NIBフロントライン

トガシ技研社長
長谷川靖和氏
長谷川靖和氏
【インタビュー】
 -自社の現状は。

 「自動車の部品や本体、住宅関係製品などの生産ラインの設計、製作を行っている。半導体、食品関係も含め、さまざまな産業分野の『機械化したい』『ロボットを取り入れて労力を削減したい』といったニーズに応え、現実化する。中でも自動車に関する受注が多く、車は定期的にモデルチェンジやマイナーチェンジが行われるので、それに必要な生産ラインに対する設備投資がその都度生じる。このため、景気にあまり左右されない業種と言える」

 -求める人材は。

 「ソフトや電気制御の設計を担える技術系の人材を求めている。ただ、そのような人ばかりが入社しているわけではない。さまざまな業種、業界と取引しているので、コミュニケーション能力の高さが必要になる。年上、年下の誰とでも会話できる人が、仕事では一番に望まれる。分からないことがあれば分かる人に聞くというように、コミュニケーションができる人は成長も早い。従業員は地元出身者が多く、ロボットなどの最先端技術に関わる仕事であることが若者を引き付けていると思う」

 -どのように人材育成に取り組んでいるのか。

 「講師を招き、生産方式に関する全従業員対象の勉強会を定期的に開いている。業務に関する優れた提案を表彰しているほか、(品質や工程管理などの改善に取り組む)QCサークル活動については社内だけでなく、外部の発表会にも参加している。各種資格の取得も奨励している」

 -仕事上で影響を受けた人物は。

 「創業者である冨樫勉会長(66)。『行ける』と判断したら、新たな仕事の分野を開拓してきた。そのコミュニケーション能力と行動力の高さを、営業活動の手本としている。一つの取引分野だけにとらわれると、リーマン・ショックや新型コロナウイルスなどの影響を受けやすい経営になるが、さまざまな業界とつながり仕事をすることで会社の対応力が付いてくる。新たな経験をすれば知識が増え、新たな達成感が得られることは楽しい。仕事は楽しくなければいけないと思っている」

 ★長谷川靖和氏(はせがわ・やすかず) 旧温海高を卒業後、鶴岡市の自動車関連会社などを経て2001年にトガシ技研入社。専務、副社長などを務め09年に社長就任。鶴岡市(旧温海町)出身。54歳。

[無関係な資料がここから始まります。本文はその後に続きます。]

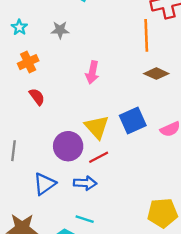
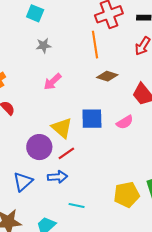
gray star: (60, 30) -> (44, 46), moved
pink arrow: (92, 72) -> (53, 82), turned 42
blue square: (133, 121) -> (92, 119), turned 30
cyan line: (85, 219) -> (77, 206), moved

 ★トガシ技研 現会長の冨樫勉氏が1988(昭和63)年に創業。溶接治具、圧入機、自動組み立て機などの設計・製作を担い、新型コロナウイルス拡大対策として不織布マスク、足踏み式消毒スタンドも製造。資本金1千万円、従業員数約90人。本社工場所在地は鶴岡市丸岡町の内309の1。ほかに同市の藤浪、桂荒俣、常盤木と茨城県古河市に工場、横浜市と中国・北京に事業所がある。

【私と新聞】本業関係の情報入手
 仕事前に新聞を読むのが日課という長谷川社長。大手メーカーの動向や新商品の開発など、主に本業に関するニュースを幅広く入手することに役立てており「内容の正確さについては高く信頼している」と話す。
 全ての面に目を通してから、興味を持った記事をじっくりと読むのがスタイル。「知らないのは失礼になる」という理由で、おくやみ欄を丁寧に読み、広告もチェックする。紙面を眺めることで、全く興味を持っていなかった分野の情報が半ば強制的に伝えられ、思わぬ発見につながることが楽しいとも感じている。
 「各家庭に新聞が届き、同じ情報を共有できるのは意義が大きい」と指摘し、そのネットワークを活用した買い物代行サービスを提案する。「スーパーなどと連携すれば、双方のメリットになるのではないか」と語った。

【週刊経済ワード】ニュースサイト
 インターネット上でニュースを掲載するウェブサイト。新聞社やテレビ局などの報道機関が運営して自社のニュースを掲載する形と、ヤフーなどのIT企業が検索エンジンを柱とするポータルサイトに報道機関などから提供を受けた記事を掲載する形がある。無料のニュースサイトは広告収入が収益源となっており、アクセス回数が重視される傾向にある。